Puisqu’il n’y a pas de différence entre la capacité d’entreprendre individuellement et la capacité d’entreprendre collectivement (c’est en effet la même capacité, il n’y a que les objectifs qui changent), pourquoi ne pas voir le développement des communautés comme une entreprise collective dans laquelle chaque acteur (citoyen corporatif et individuel, élu, et professionnel du développement) est à la fois propriétaire-investisseur, travailleur et consommateur ?

Pour pouvoir entreprendre collectivement, chaque acteur doit jouer trois rôles à la fois, entraînant, pour chacun, deux responsabilités et un gain.

  • La responsabilité (en tant que propriétaire-investisseur) d’investir sa réflexion à la création du bien-être collectif de sa communauté;
  • La responsabilité (en tant que travailleur bénévole ou non) de participer par son temps ou son argent à la création de ce bien-être collectif;
  • Le plaisir (en tant que consommateur) de profiter du bien-être collectif créé.

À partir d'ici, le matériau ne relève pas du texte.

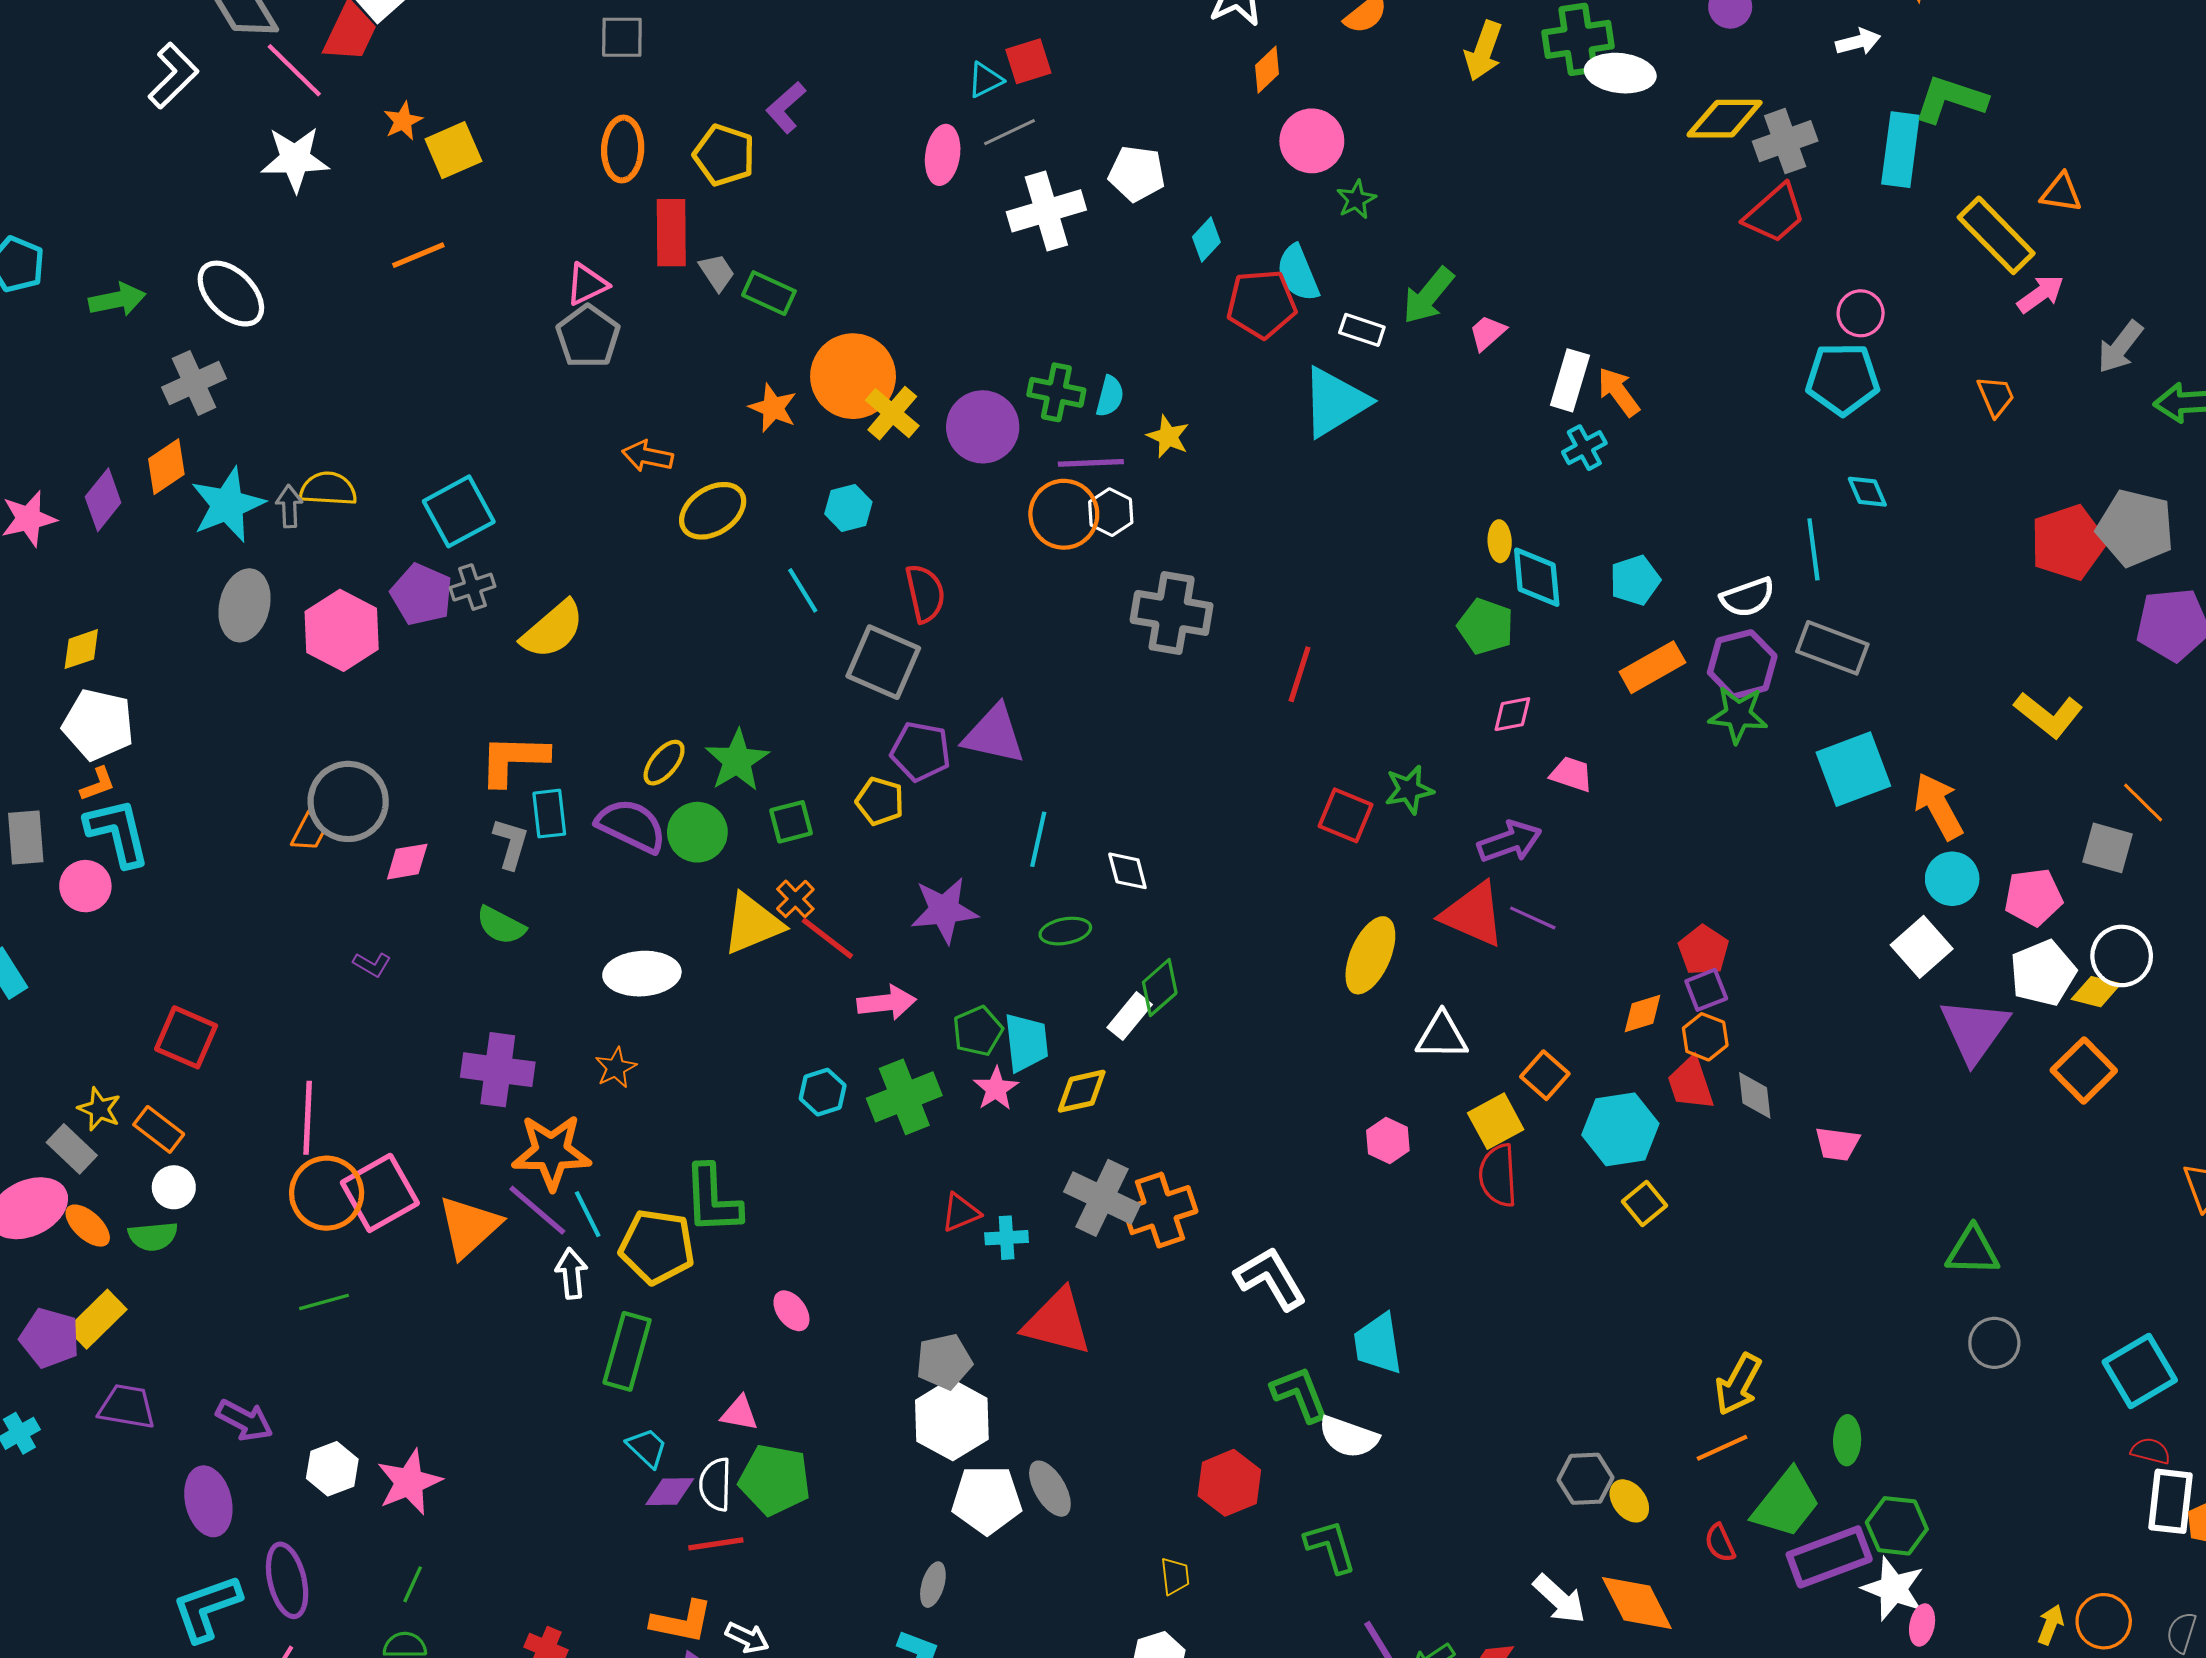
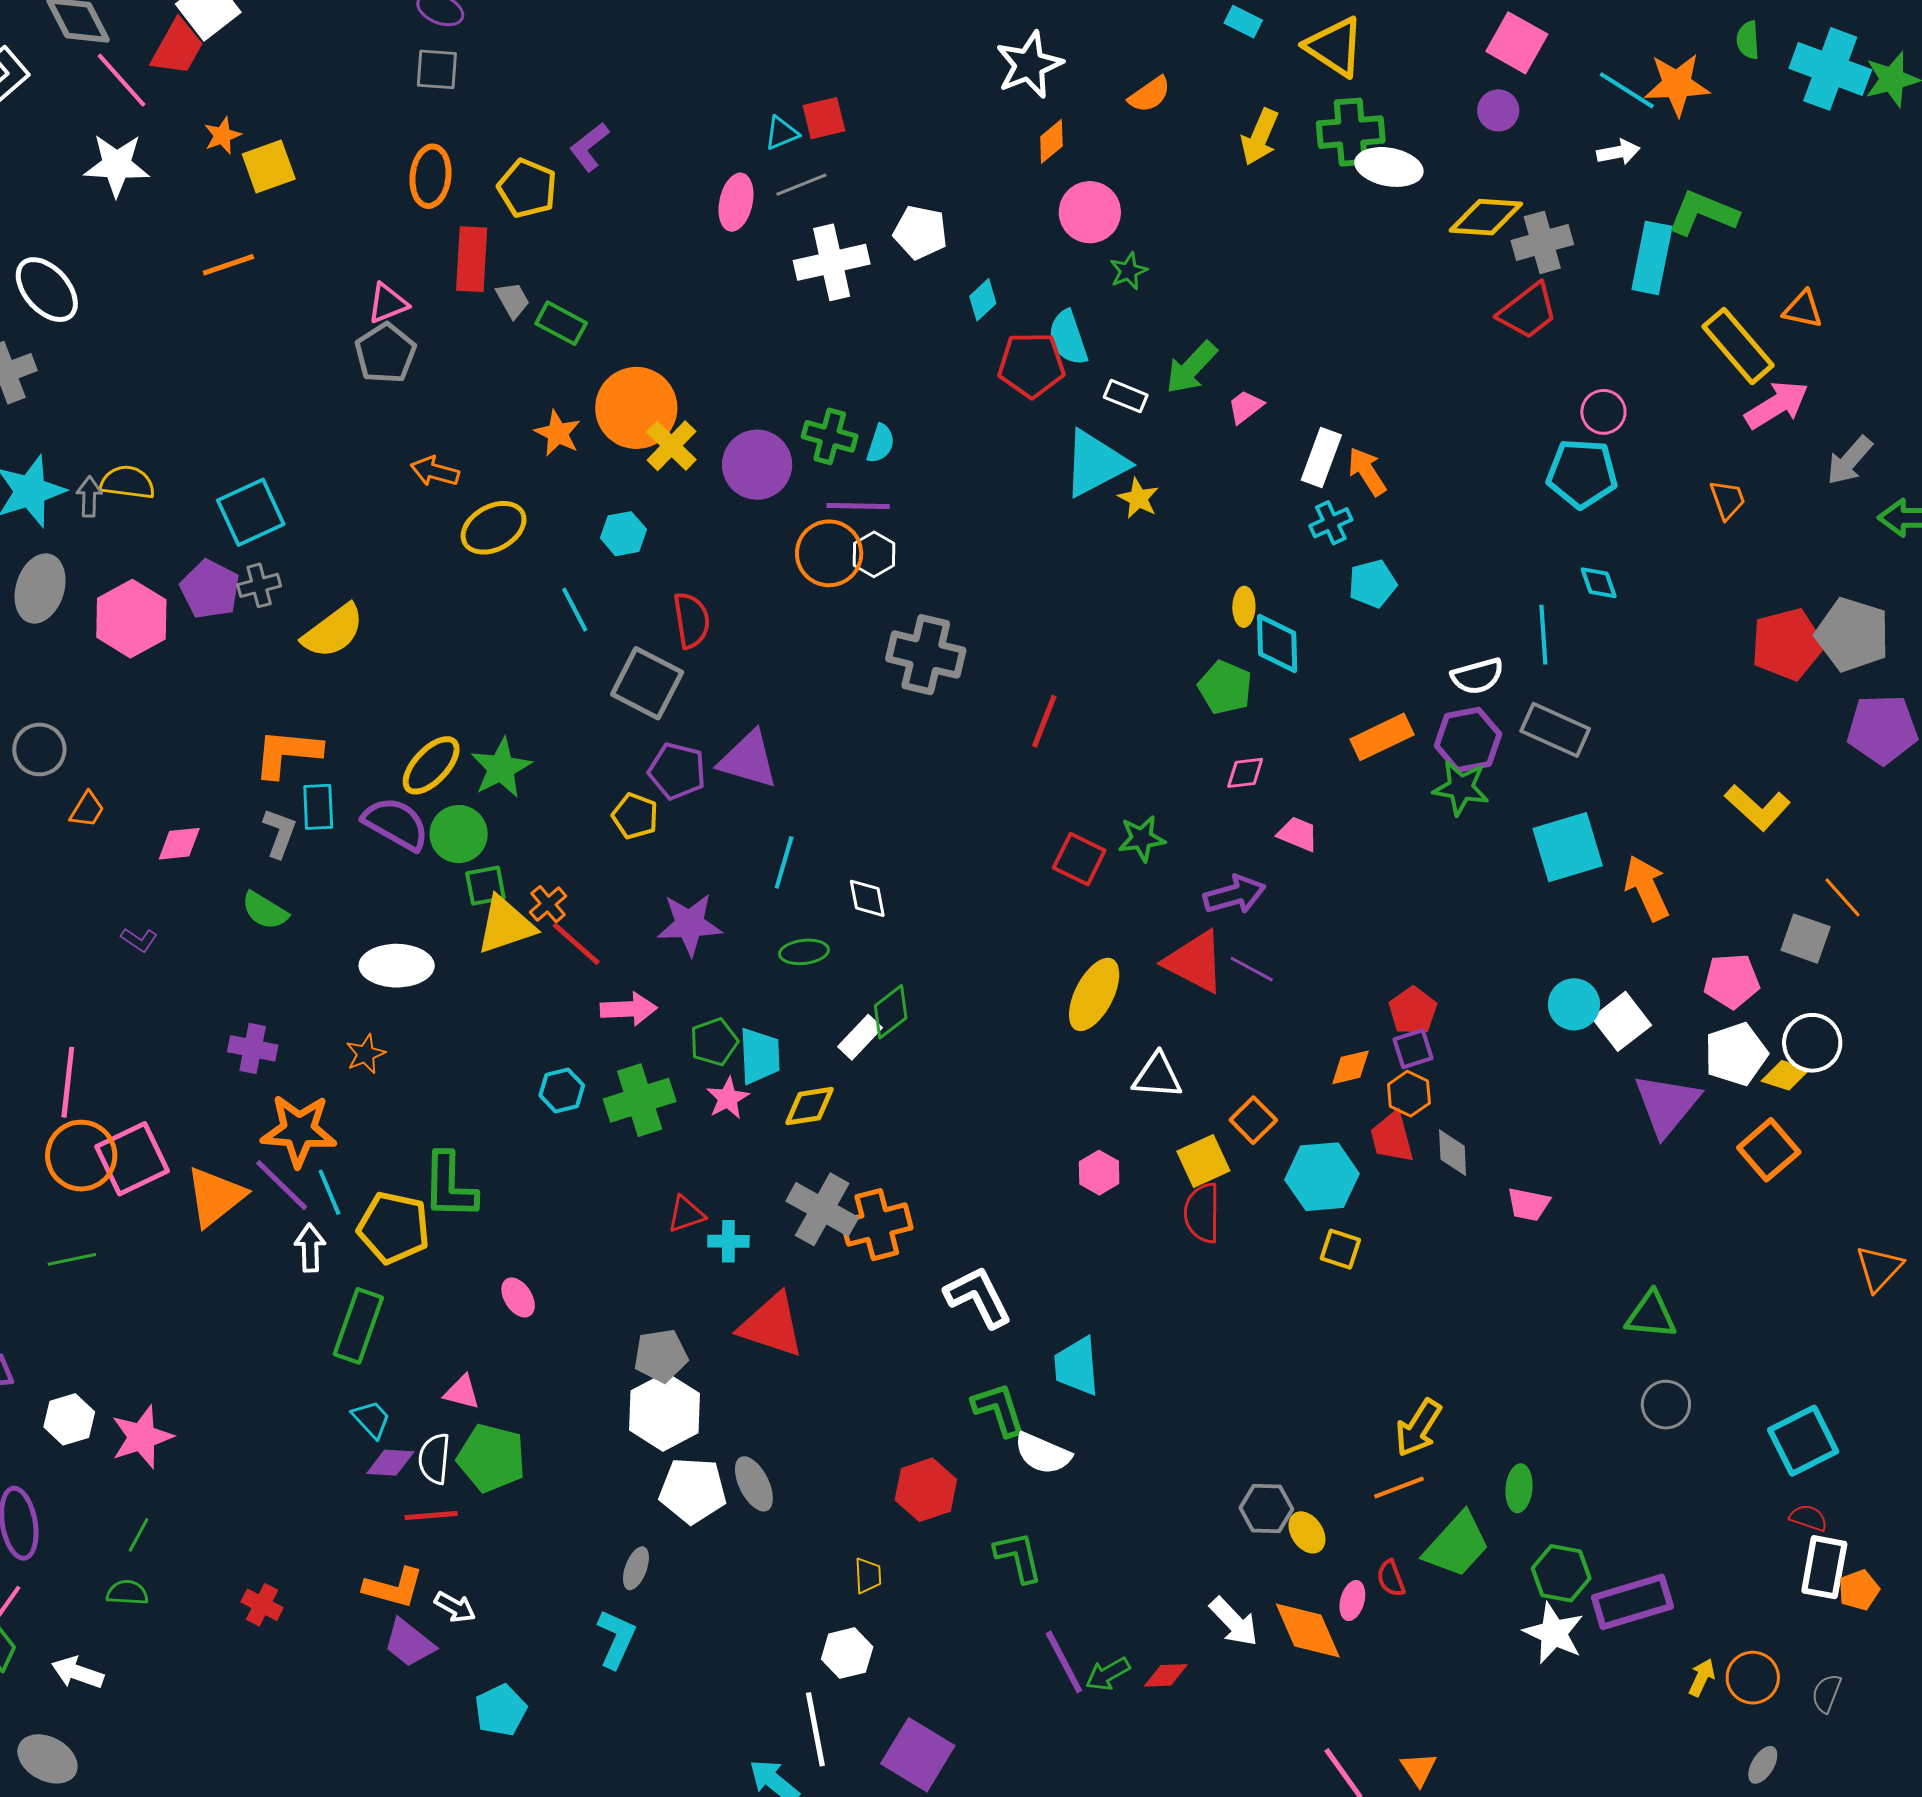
pink arrow: (2040, 294) -> (1777, 405), size x1.4
yellow star: (1168, 437) -> (1138, 498), moved
cyan pentagon: (1635, 580) -> (1372, 584), moved
yellow ellipse: (664, 763) -> (431, 765), size x1.4
gray circle: (348, 801) -> (39, 749), moved, size x0.7
green square: (791, 822) -> (485, 886), moved
cyan circle: (1952, 879) -> (1574, 1004), moved
purple cross: (498, 1070) -> (253, 1048), size x0.7
yellow square: (1645, 1204) -> (1340, 1249), turned -36
purple rectangle: (1829, 1557) -> (1632, 1602), moved
pink ellipse: (1922, 1625) -> (1352, 1600), moved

La communauté devient alors une sorte de coopérative dont le mandat est de fournir à ses membres (citoyens, élus et professionnels du développement) qui sont tous propriétaires-investisseurs, travailleurs et consommateurs, un endroit où il fait bon vivre (le bien-être collectif). Tous les acteurs sont responsables des actions de développement, mais aussi tous bénéficiaires des résultats.

Le défi est de mettre en place les mécanismes opérationnels (de la réflexion à l’action)permettant à chaque acteur de jouer ses trois rôles au bon moment afin d’atteindre les objectifs fixés par l’ensemble des acteurs eux-mêmes.

Voici un lien vidéo expliquant un modèle coopératif québécois: la coopérative de travailleurs actionnaires (CTA), qui permet notamment de facilité la relève dans les PME. J’attire particulièrement votre attention à partir de la 2″10 minute et jusqu’à la 5″00; le spécialiste explique les avantages de ce modèle dont une meilleure productivité et un plus grand succès grâce au sentiment d’appartenance et au leadership collectif.

Le Québec est une terre fertile pour l’entrepreneuriat collectif, qu’attendons-nous pour développer nos communautés de la même façon que nous avons réussi à développer nos coopératives ?  Utilisons les mêmes ingrédients et misons avant tout sur une culture d’entreprise (de communauté) forte et rassembleuse capable de relever tous les défis !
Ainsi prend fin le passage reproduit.